3. Modelli di comportamento: la conjoint analysis (COA) per l’individuazione del
profilo ottimale e il lancio di un prodotto nuovo o innovato (funzioni di utilità
individuali e aggregate); COA metrica e non metrica; funzione di risposta
lineare e logistica; segmentazione dei potenziali consumatori/clienti.
4. Modelli di atteggiamento e misurazione della Customer satisfaction (Cs):
modello Servqual e Servperf; modello di Fishbein; Gap analysis; regressione su
variabili indicatrici (modello di De Luca); trasformazione dei punteggi di
valutazione su scala convenzionale (ordinale) in valori su scala ad intervalli
(metodo di Torgerson); modelli ad equazioni strutturali (relazioni causaeffetto), indici di Cs dei sistemi produttivi nazionali: Acsi, Ecsi, Ncsb.
5. Misura dell’impatto della pubblicità/promozione con le equazioni strutturali: un
approccio innovativo.
6. Software di statistica multivariata: SPSS e SAS.
IV. METODI E MODELLI DI DATA MINING
1. Organizzazione informatico-statistica dei dati aziendali dipartimentali (data
warehouse e data mart).
2. Applicazioni di Business Intelligence: OLAP, clustering, indici di associazione
(odds ratio).
3. Modelli statistici per il data mining: metodi classificatori (alberi decisionali e
modelli lineari); Regressione logistica (per l’individuzione dei clienti a rischio
di abbandono); Discriminant analysis (per la classificazione tra buoni e cattivi
clienti e per la previsione delle insolvenze d’impresa).

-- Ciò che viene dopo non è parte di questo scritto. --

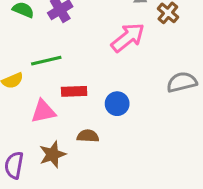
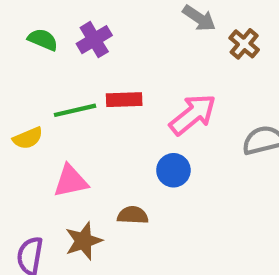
pink arrow: (128, 37) -> (193, 115), moved
red rectangle: (74, 91) -> (124, 100), moved

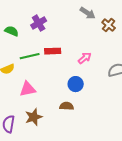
green semicircle: (43, 40) -> (12, 31), moved
pink arrow: (193, 115) -> (85, 58), size x0.6
brown semicircle: (133, 215) -> (67, 106), moved

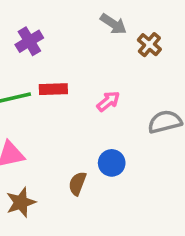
blue circle: (76, 84) -> (112, 163), moved
brown semicircle: (67, 106) -> (77, 184), turned -72

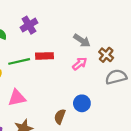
gray arrow: (113, 24) -> (82, 40), moved
brown cross: (149, 45) -> (106, 55), moved

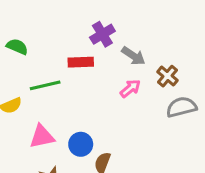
purple cross: (29, 25) -> (102, 34), moved
red rectangle: (44, 56) -> (81, 62), moved
blue circle: (82, 103) -> (81, 144), moved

4. Metodi associativi e modelli log-lineari [per la Market Basket Analysis; per
l’analisi del comportamento di visita a un sito di e-commerce e delle sequenze
di visita (clickstream analysis)].
5. Software per il data mining.
BIBLIOGRAFIA
Per gli studenti frequentanti:
A. DE LUCA, Le ricerche di mercato - Guida pratica e teorica, F. Angeli, Milano, 2006, 2a ed. (per
le parti I, II del programma).
A. DE LUCA, Le applicazioni dei metodi statistici alle analisi di mercato, F. Angeli, Milano, 2006, 5a
ed. (per la parte III del programma).
Materiale ad hoc predisposto dal Docente e messo on-line (per la parte IV del Programma).
Per gli studenti non frequentanti:
Oltre ai testi sopra indicati il volume:
A. DE LUCA, Dizionario tematico di Marketing Quantitativo, F. Angeli, Milano, 2007.
DIDATTICA DEL CORSO
Lezioni frontali in aula con testimonianze di operatori esterni.
Per rafforzare l’apprendimento e l’assimilazione della disciplina, sono previste le
seguenti attività:
1.
in aula computer: esercitazioni pratiche, inerenti la codifica, il trattamento e
l’elaborazione statistica dei dati provenienti da una reale ricerca di mercato (interazione online degli studenti con il file della ricerca);
2.
in aula: Laboratorio di analisi di mercato (segmentazione e posizionamento di
varie tipologie di prodotti, concrete applicazioni di conjoint analysis e di misurazione della
customer satisfaction di beni/servizi, analisi dei comportamenti di visita ai siti web);
3.
realizzazione - facoltativa - da parte degli studenti (singolarmente o in piccoli
gruppi) di una ricerca di mercato (stesura del questionario, rilevazione dei dati sul campo,
loro elaborazione in Excel/Spss, interpretazione dei risultati e stesura del Rapporto finale
della ricerca).
METODO DI VALUTAZIONE
Prova scritta l’esame consisterà nel dare risposta a 18 quesiti (a risposta chiusa, aperta e
multipla) e nella soluzione di due esercizi di statistica applicata al marketing (uno sulle
tecniche campionarie e uno di statistica multivariata).
Il voto conseguito nella prova scritta, se sufficiente, può essere integrato (a discrezione
dello studente) con una prova orale.
AVVERTENZE
Dato il carattere metodologico e fortemente applicativo del corso, se ne consiglia la
frequenza.
Essendo gli argomenti trattati di natura quantitativa, e strettamente sequenziali, è
opportuno che gli studenti si dotino dei libri di testo dall'inizio delle lezioni.
Orario e luogo di ricevimento
Il Prof. Amedeo De Luca riceve gli studenti il giovedì dalle ore 16,00 alle ore 18,30
presso il Dipartimento di Scienze statistiche (via Necchi 9, I piano, studio n. 113).